After a somewhat graphic opening scene that surely puts good use of the phrase “sex, drugs & rock’n’roll“, the film jumps back in time to show Nikki Six’s (Douglas Booth – Mary Shelley) troubled childhood and love for rock music. Then we get to see how the band is formed and make it into the big leagues.
When you’re at the top, the only way is back down. So down they fall – hard. Going to hell seems to be rock bottom for these guys and for some of them, this really is their last resort. But this was for them the only way to get back on their feet and realise they’re legends, more than ever before. The film likes to break the fourth wall, with front-facing narration showcasing just how crazy these bandmembers actually are. Speeding up and slowing down frames is one of the other tricks director Jeff Tremaine (Bad Grandpa) likes to use.

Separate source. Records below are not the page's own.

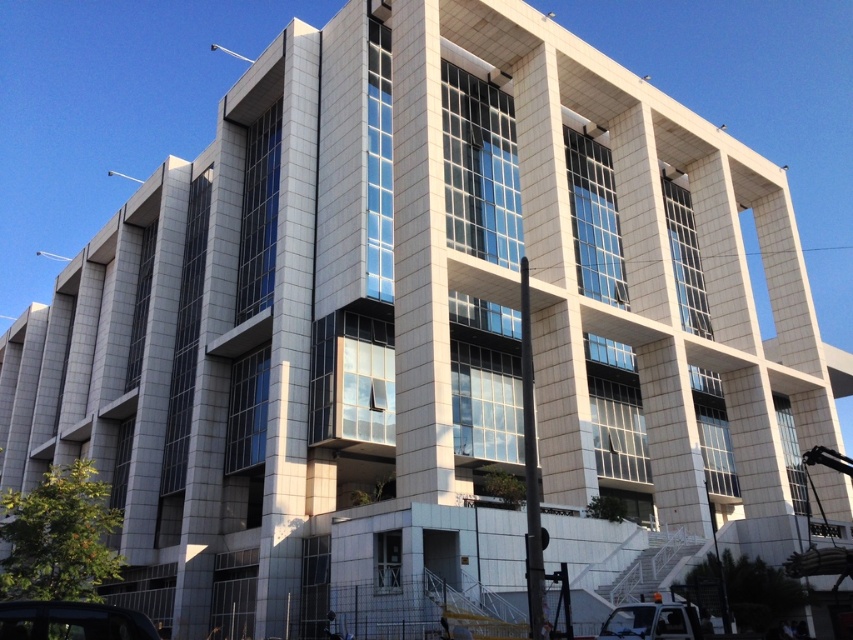 Question: Which object appears farthest from the camera in this image?

Choices:
 (A) shiny black car at lower left
 (B) metallic silver car at lower right

Answer: (B)

Question: Which point is closer to the camera taking this photo?

Choices:
 (A) (650, 632)
 (B) (85, 612)

Answer: (B)

Question: Is shiny black car at lower left positioned before metallic silver car at lower right?

Choices:
 (A) yes
 (B) no

Answer: (A)

Question: Does shiny black car at lower left have a smaller size compared to metallic silver car at lower right?

Choices:
 (A) yes
 (B) no

Answer: (B)

Question: Can you confirm if shiny black car at lower left is positioned to the right of metallic silver car at lower right?

Choices:
 (A) no
 (B) yes

Answer: (A) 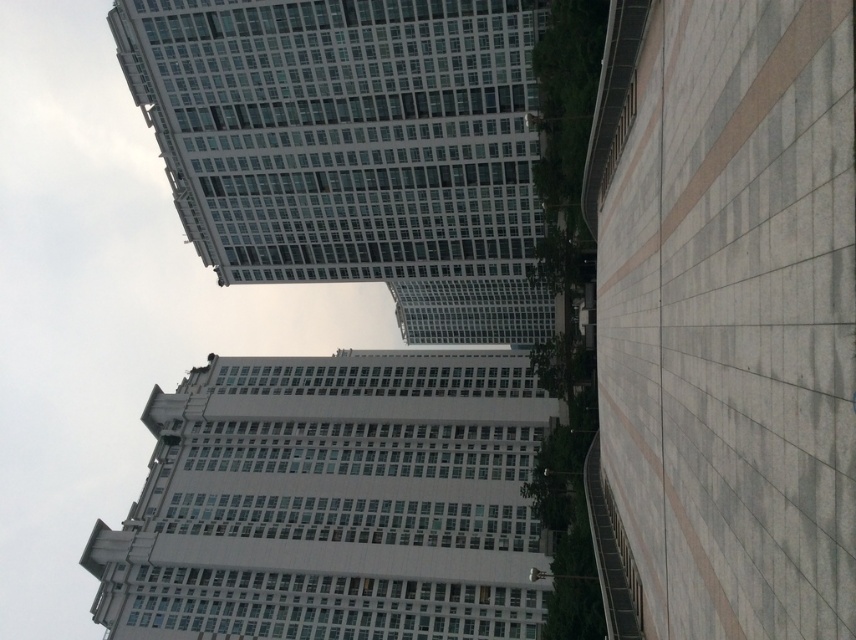 You are a city planner assessing the urban layout. You need to determine if the white smooth sidewalk at right can accommodate a temporary 5m wide pedestrian market. Given the white smooth building at center is 20 meters wide, what is your recommendation?

The white smooth sidewalk at right has a width less than the white smooth building at center, which is 20 meters wide. Since the sidewalk is narrower than the building, it may not have sufficient space for a 5m wide pedestrian market. Consider alternative locations with wider pathways.

You are a city planner analyzing the urban layout. You need to determine if the white smooth sidewalk at right can accommodate a new bench that requires a minimum width of 2 meters. Given the white glass building at upper center is 20 meters wide, can the sidewalk support the bench?

The white smooth sidewalk at right is thinner than the white glass building at upper center, which is 20 meters wide. Since the sidewalk is narrower, it may not meet the 2 meter width requirement for the bench. Check the sidewalk dimensions before installing.

You are a delivery drone with a wingspan of 1.2 meters. You need to fly from the white smooth sidewalk at right to the white glass building at upper center. Is there enough space between them for your drone to safely navigate?

The distance between the white smooth sidewalk at right and the white glass building at upper center is 50.56 meters, which is more than sufficient for the drone to navigate safely as its wingspan is only 1.2 meters. The drone can easily maneuver the space between them without any issues. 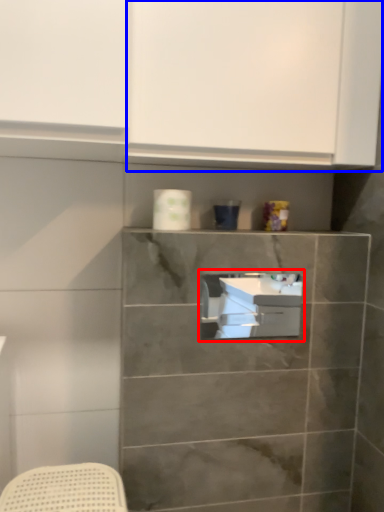 Question: Which object appears farthest to the camera in this image, sink (highlighted by a red box) or cabinetry (highlighted by a blue box)?

Choices:
 (A) sink
 (B) cabinetry

Answer: (A) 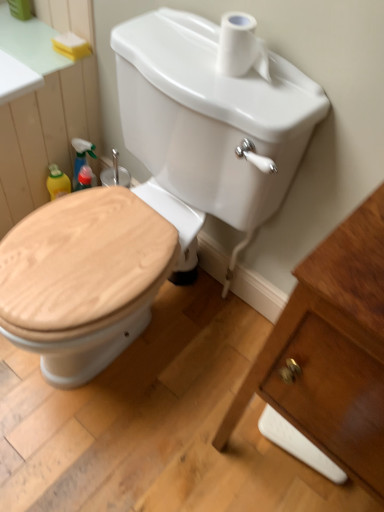 Question: From a real-world perspective, is white glossy porcelain at right physically below yellow sponge at upper left?

Choices:
 (A) no
 (B) yes

Answer: (B)

Question: Can you confirm if white glossy porcelain at right is bigger than yellow sponge at upper left?

Choices:
 (A) no
 (B) yes

Answer: (B)

Question: Does white glossy porcelain at right have a greater width compared to yellow sponge at upper left?

Choices:
 (A) no
 (B) yes

Answer: (B)

Question: Is white glossy porcelain at right positioned with its back to yellow sponge at upper left?

Choices:
 (A) no
 (B) yes

Answer: (A)

Question: Considering the relative sizes of white glossy porcelain at right and yellow sponge at upper left in the image provided, is white glossy porcelain at right taller than yellow sponge at upper left?

Choices:
 (A) no
 (B) yes

Answer: (B)

Question: From the image's perspective, is white glossy porcelain at right below yellow sponge at upper left?

Choices:
 (A) no
 (B) yes

Answer: (B)

Question: From the image's perspective, is yellow sponge at upper left under white matte toilet paper at upper center?

Choices:
 (A) no
 (B) yes

Answer: (A)

Question: Is yellow sponge at upper left at the right side of white matte toilet paper at upper center?

Choices:
 (A) no
 (B) yes

Answer: (A)

Question: Considering the relative sizes of yellow sponge at upper left and white matte toilet paper at upper center in the image provided, is yellow sponge at upper left bigger than white matte toilet paper at upper center?

Choices:
 (A) yes
 (B) no

Answer: (B)

Question: Is yellow sponge at upper left oriented away from white matte toilet paper at upper center?

Choices:
 (A) no
 (B) yes

Answer: (A)

Question: Is yellow sponge at upper left closer to camera compared to white matte toilet paper at upper center?

Choices:
 (A) yes
 (B) no

Answer: (B)

Question: Could you tell me if yellow sponge at upper left is facing white matte toilet paper at upper center?

Choices:
 (A) no
 (B) yes

Answer: (A)

Question: Is wooden toilet seat at center bigger than yellow sponge at upper left?

Choices:
 (A) no
 (B) yes

Answer: (B) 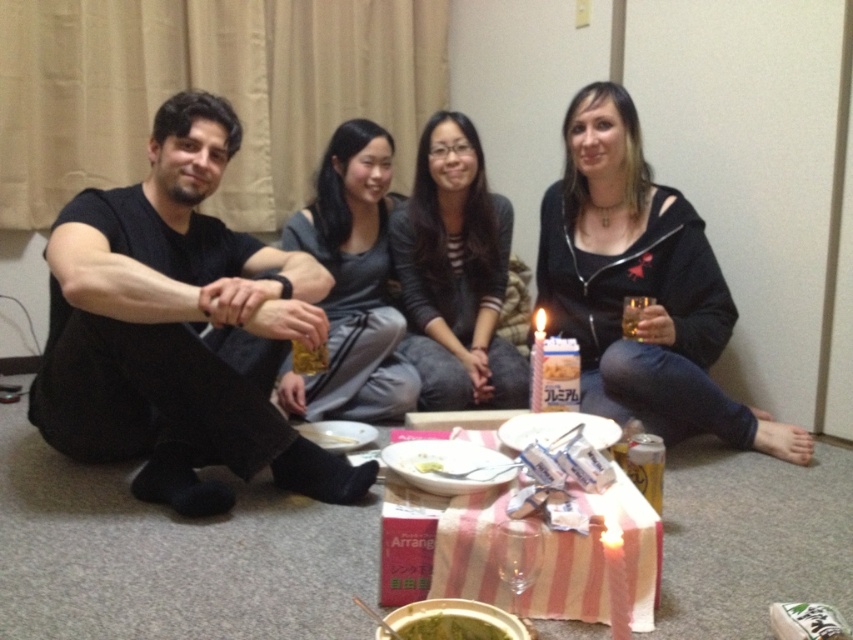 You are organizing a small gathering and need to place a 12 inch wide decorative plate between the black hoodie at center and the translucent glass beverage at lower center. Can the plate fit between them based on their widths?

The black hoodie at center is wider than the translucent glass beverage at lower center. Since the plate is 12 inches wide, it depends on the actual width between them. However, the description only states the hoodie is wider, not the exact distance. Without specific measurements, we cannot confirm if the plate will fit.

Where is the black matte shirt at left located in the image?

The black matte shirt at left is located at point (178, 330). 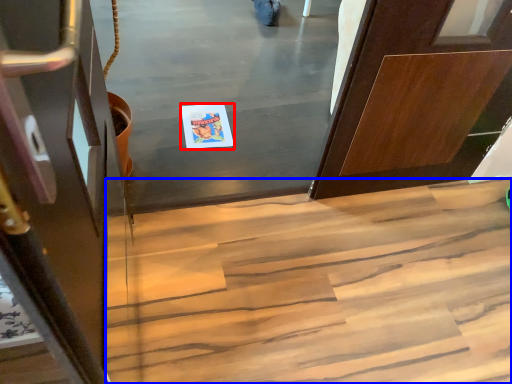 Question: Which point is further to the camera, postcard (highlighted by a red box) or stairs (highlighted by a blue box)?

Choices:
 (A) postcard
 (B) stairs

Answer: (A) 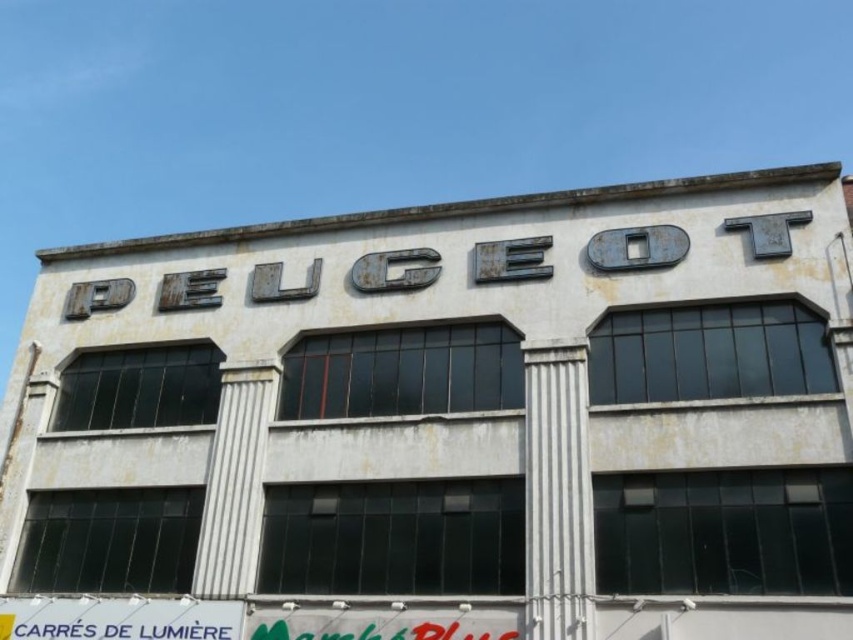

Music-biopics seem to be the trend lately in Hollywood, only this one isn’t exactly shy of showing all the sex and drugs, so expect plenty of that throughout the film. The Dirt wants to go for shock value in its first half of the film, to then go full drama in the second half. Still, The Dirt isn’t as bad as I thought it would be. It might be very much by the book, but the chemistry between the cast and it rocking soundtrack make this an enjoyable watch. It’s one of those films that critics will love to pick apart and most Netflix subscribers will mostly enjoy.
The Dirt is now streaming on Netflix.